Jak czuć się kobieco po urodzeniu dziecka?

„Tuż po porodzie wcale nie było mi łatwo odnaleźć się w nowej rzeczywistości. Starałam się być dobrą mamą dla mojego synka, ale nie chciałam też zaniedbywać męża, rezygnować z pracy i przestać o siebie dbać. Próba łączenia wszystkiego doprowadzała mnie czasem do rozpaczy. Musiało minąć trochę czasu, zanim dotarło do mnie, że przecież mogę sobie pozwolić na słabość i wcale nie muszę być supermenką...
/ 13.03.2012 07:11

„Tuż po porodzie wcale nie było mi łatwo odnaleźć się w nowej rzeczywistości. Starałam się być dobrą mamą dla mojego synka, ale nie chciałam też zaniedbywać męża, rezygnować z pracy i przestać o siebie dbać. Próba łączenia wszystkiego doprowadzała mnie czasem do rozpaczy. Musiało minąć trochę czasu, zanim dotarło do mnie, że przecież mogę sobie pozwolić na słabość i wcale nie muszę być supermenką. Dopiero wtedy przestałam się szarpać, poczułam się spokojniejsza i silniejsza. Łatwiej mi było znosić i nieprzespane noce, i wyczerpujące ćwiczenia. Zrozumiałam, że przemiana w sexymamę musi zacząć się... w głowie”- pisze Kasia Cichopek w swoim poradniku „Sexy Mama. Bo jesteś kobietą".

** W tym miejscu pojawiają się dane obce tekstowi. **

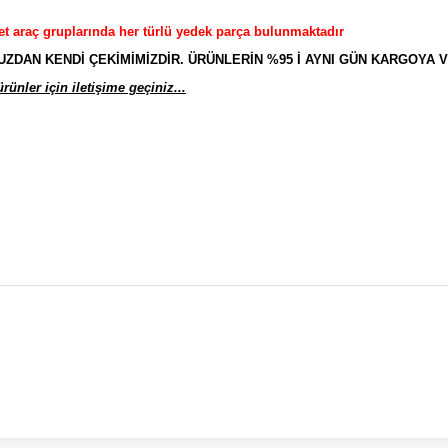
et araç gruplarında her türlü yedek parça bulunmaktadır
AN KENDİ ÇEKİMİMİZDİR. ÜRÜNLERİN %95 İ AYNI GÜN KARGOYA V
ünler için iletişime geçiniz...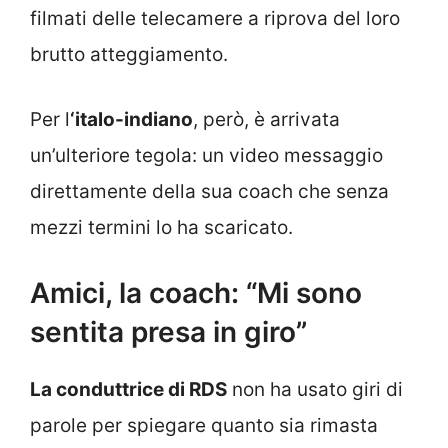
filmati delle telecamere a riprova del loro
brutto atteggiamento.
Per l
‘italo-indiano
, però, è arrivata
un’ulteriore tegola: un video messaggio
direttamente della sua coach che senza
mezzi termini lo ha scaricato.
Amici, la coach: “Mi sono
sentita presa in giro”
La conduttrice di RDS
non ha usato giri di
parole per spiegare quanto sia rimasta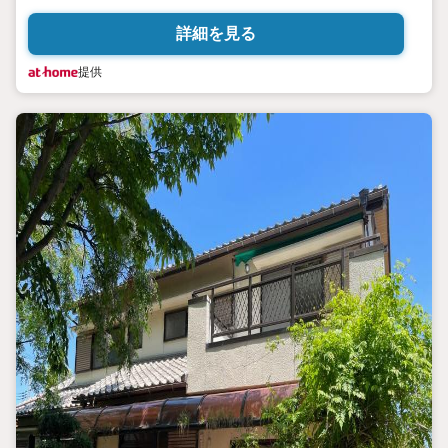
詳細を見る
提供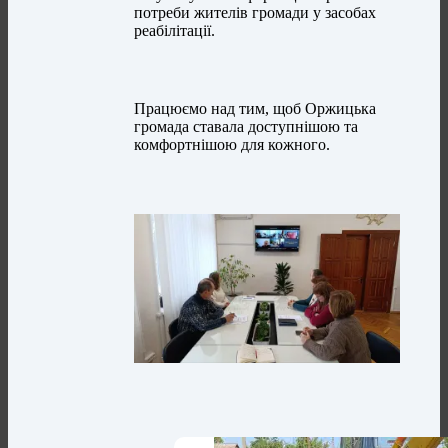
потреби жителів громади у засобах
реабілітації.
Працюємо над тим, щоб Оржицька
громада ставала доступнішою та
комфортнішою для кожного.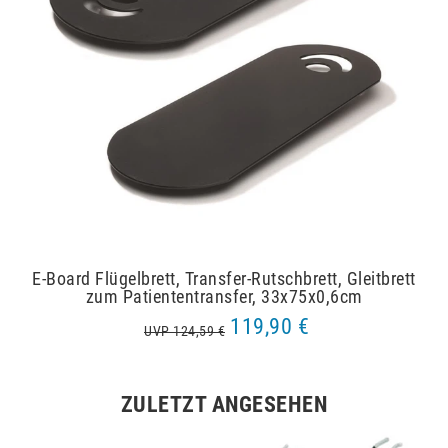
E-Board Flügelbrett, Transfer-Rutschbrett, Gleitbrett
zum Patiententransfer, 33x75x0,6cm
119,90 €
UVP 124,59 €
ZULETZT ANGESEHEN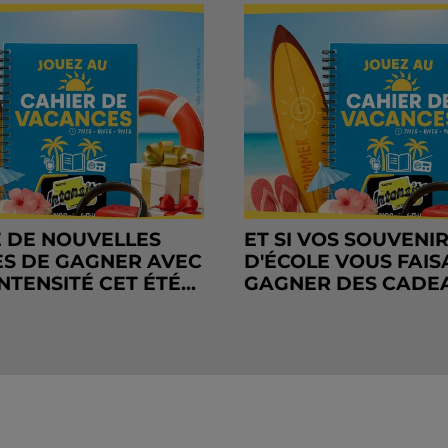
 DE NOUVELLES
ET SI VOS SOUVENI
S DE GAGNER AVEC
D'ÉCOLE VOUS FAIS
NTENSITÉ CET ÉTÉ...
GAGNER DES CADE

Jak czuć się kobieco po urodzeniu dziecka

Kto zadba o ciebie lepiej niż ty sama? Od dzisiaj zostań swoją najlepszą przyjaciółką. Jeśli ci się to uda, troska o siebie będzie ci przychodzić naturalnie. Przyjaciółce nie doradziłabyś przecież, żeby zaczęła się głodzić lub katować na siłowni – szykowałabyś jej natomiast lekkie i pyszne jedzonko i wyciągałabyś na fajne ćwiczenia przy muzyce. Razem szybko i w świetnych nastrojach wróciłybyście do formy. Więc na co czekasz? Spójrz w lustro – ona tam jest. Zostań swoją przyjaciółką. Dla siebie i dla dziecka. Jeśli z trudem przychodzi ci odpoczynek w czasie drzemki malucha, pomyśl: „robię to dla jego dobra”. On naprawdę potrzebuje silnej, uśmiechniętej i pełnej energii mamy.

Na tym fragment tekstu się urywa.